Frankfurter Allgemeine Zeitung - Rezension
Frankfurter Allgemeine Zeitung | Besprechung von 05.01.2017

Eine Million Fakten, keine Weisheit
Jedes Wissen braucht einen, der es zusammenbringt: Jan Kjærstads "König von Europa" versucht es immer wieder

Als Karl Ove Knausgård sein sechsbändiges Romanprojekt "Min Kamp" herausbrachte, hätte er eigentlich seinem Landsmann Jan Kjærstad einen Dankesbesuch abstatten müssen. Kjærstad hatte die Norweger in den neunziger Jahren mit einer dickleibigen Trilogie für die literarische Langstrecke trainiert - wenn auch vollkommen anders als Knausgård.

Der beschrieb den "größten postmodernen Autor Norwegens" einmal so: "Kjærstads Bücher waren voll mit diesen Tausendundeinenacht-Bezügen, mit Erzählungen in den Erzählungen, und außerdem schien er diese Welt zusammen mit einer Unzahl anderer Welten in unsere Welt hineinzuziehen. Zumindest kam es mir so vor. Was das bedeutete, wusste ich nicht, aber mir gefiel es intuitiv."

Umgekehrt hält Kjærstad allen entgegen, die sich für Knausgårds Brutalo-Realismus erwärmen: "Der Letzte, auf den man sich verlassen kann, ist ein Schriftsteller." Denn wenn eines in Kjærstads kunstvoll zusammengewobener, aus unterschiedlichen Perspektiven erzählten Trilogie um den "Verführer", "Eroberer" und "Entdecker" Jonas Wergeland verlässlich ist, dann die Unzuverlässigkeit der Erzähler. Und der Glaube an unsere Vorstellungskraft natürlich, wie begrenzt sie auch sei.

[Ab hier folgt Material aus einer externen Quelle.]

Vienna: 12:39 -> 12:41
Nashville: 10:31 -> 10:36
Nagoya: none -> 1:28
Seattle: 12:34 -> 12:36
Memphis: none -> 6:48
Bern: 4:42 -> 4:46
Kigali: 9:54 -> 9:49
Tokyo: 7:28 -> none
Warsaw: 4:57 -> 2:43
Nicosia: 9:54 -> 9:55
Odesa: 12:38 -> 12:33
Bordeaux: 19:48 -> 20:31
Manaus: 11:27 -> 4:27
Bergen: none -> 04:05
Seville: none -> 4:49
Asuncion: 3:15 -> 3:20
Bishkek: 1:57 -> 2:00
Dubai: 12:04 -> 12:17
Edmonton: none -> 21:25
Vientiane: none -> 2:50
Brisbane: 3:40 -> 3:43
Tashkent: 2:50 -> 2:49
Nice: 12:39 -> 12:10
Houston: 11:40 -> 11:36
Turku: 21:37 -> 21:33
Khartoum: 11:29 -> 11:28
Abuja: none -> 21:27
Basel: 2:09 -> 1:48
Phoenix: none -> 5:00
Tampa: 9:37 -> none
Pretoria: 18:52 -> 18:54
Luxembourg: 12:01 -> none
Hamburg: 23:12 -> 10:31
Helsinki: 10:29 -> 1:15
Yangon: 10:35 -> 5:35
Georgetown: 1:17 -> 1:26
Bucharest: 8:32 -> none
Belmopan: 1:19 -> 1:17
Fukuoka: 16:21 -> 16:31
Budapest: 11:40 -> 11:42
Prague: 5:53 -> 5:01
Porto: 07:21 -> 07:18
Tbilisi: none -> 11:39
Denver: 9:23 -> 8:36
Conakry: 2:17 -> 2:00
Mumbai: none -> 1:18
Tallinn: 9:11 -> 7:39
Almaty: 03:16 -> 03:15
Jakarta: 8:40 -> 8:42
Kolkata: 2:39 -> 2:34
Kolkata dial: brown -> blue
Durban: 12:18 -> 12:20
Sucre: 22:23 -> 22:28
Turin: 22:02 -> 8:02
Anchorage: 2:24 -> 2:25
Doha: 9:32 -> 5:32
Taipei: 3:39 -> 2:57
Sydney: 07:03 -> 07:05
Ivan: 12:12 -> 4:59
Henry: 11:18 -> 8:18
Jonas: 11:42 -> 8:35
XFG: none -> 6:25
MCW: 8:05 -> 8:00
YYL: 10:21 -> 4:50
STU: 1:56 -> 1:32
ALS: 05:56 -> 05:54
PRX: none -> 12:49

Für den "Eroberer" erhielt Kjærstad 2001 den wichtigen skandinavischen Literaturpreis, die Auszeichnung des Nordischen Rates. Der weiteren Produktion mochten deutschsprachige Verlage trotzdem nur zögerlich folgen. Bis vor kurzem lagen allein die Wegeland-Trilogie und die Frühwerke "Homo Falsus oder der perfekte Mord" und "Rand" übersetzt vor. Dann plötzlich, vor drei Jahren, erschien im Wiener Septime Verlag Kjærstads "Ich bin die Walker Brüder". Und nun der "König von Europa": ein Siebenhundert-Seiten-Backstein.

Den Zugang zu diesem Roman aus dem Jahre 2005 hat der Verlag leider erschwert. Im Norwegischen tänzeln die Gedankenketten Kjærstads melodiös vor sich hin, aber sein Montageplan geht im Deutschen nicht immer auf, und die Übersetzung findet dafür keine Lösung; stellenweise wirkt sie unlektoriert.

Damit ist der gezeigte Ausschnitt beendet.